While the past decade can rightly be termed the “cloud era” with the rise of Amazon Web Services and other public cloud infrastructures figuring prominently into modern enterprise architectures, the next decade will see the growth of computation and data in the data center – both public cloud and private data centers – dwarfed in comparison to the growth of computation and data generated by and processed on edge devices, including cars.
Connected cars become the platform
In summary, as the car becomes the next consumer platform, the automotive industry will continue to grow to encompass more stakeholders and new business models. The truly disruptive applications will require the aggregation and analysis of connected car data at scale.

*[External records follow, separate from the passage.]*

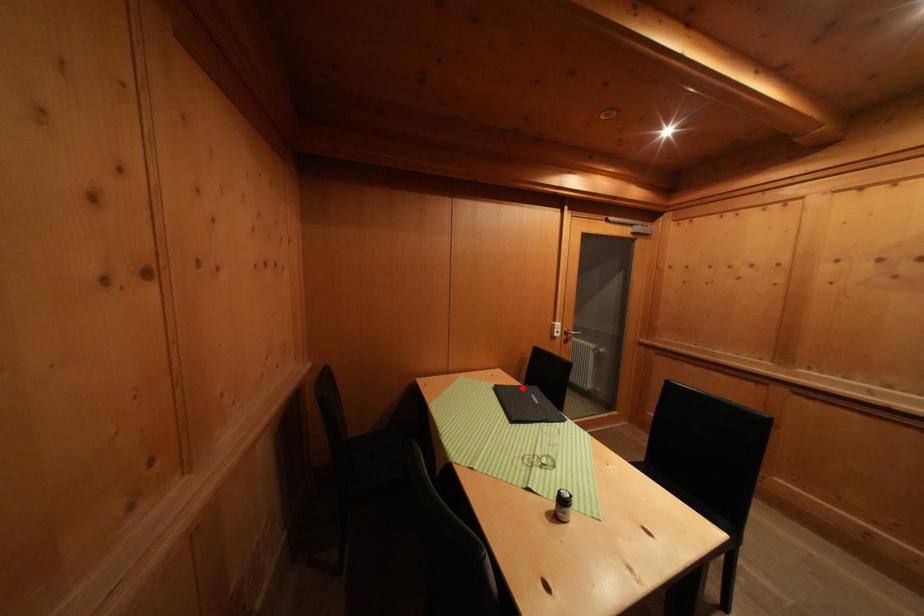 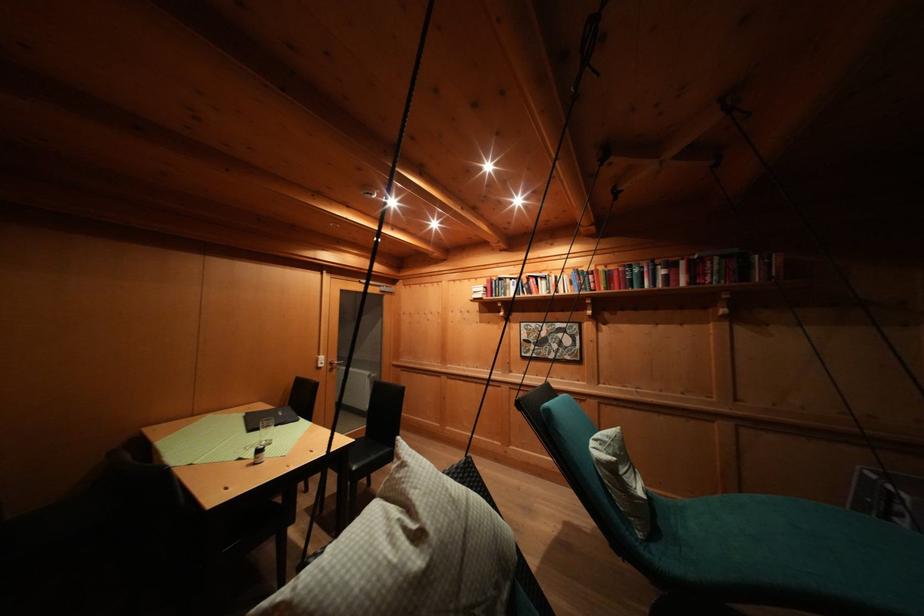 In the second image, find the point that corresponds to the highlighted location in the first image.

(275, 411) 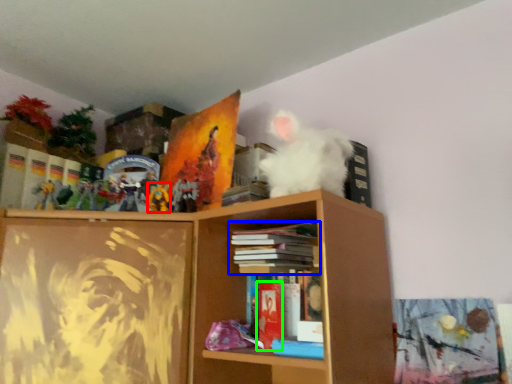 Question: Which is farther away from toy (highlighted by a red box)? book (highlighted by a blue box) or paperback book (highlighted by a green box)?

Choices:
 (A) book
 (B) paperback book

Answer: (B)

And as computation and data processing becomes ubiquitous with an increasing proportion taking place on the car itself, the primary challenge will be to manage the massive volume and velocity of data being generated on the car, to facilitate real-time processing of that data, and to connect the car seamlessly with the data center for offline analysis on the collection of data from entire fleets of vehicles.
It’s no surprise then that, as with smartphones before, data management platforms are placed squarely at the center of value creation in the connected car ecosystem.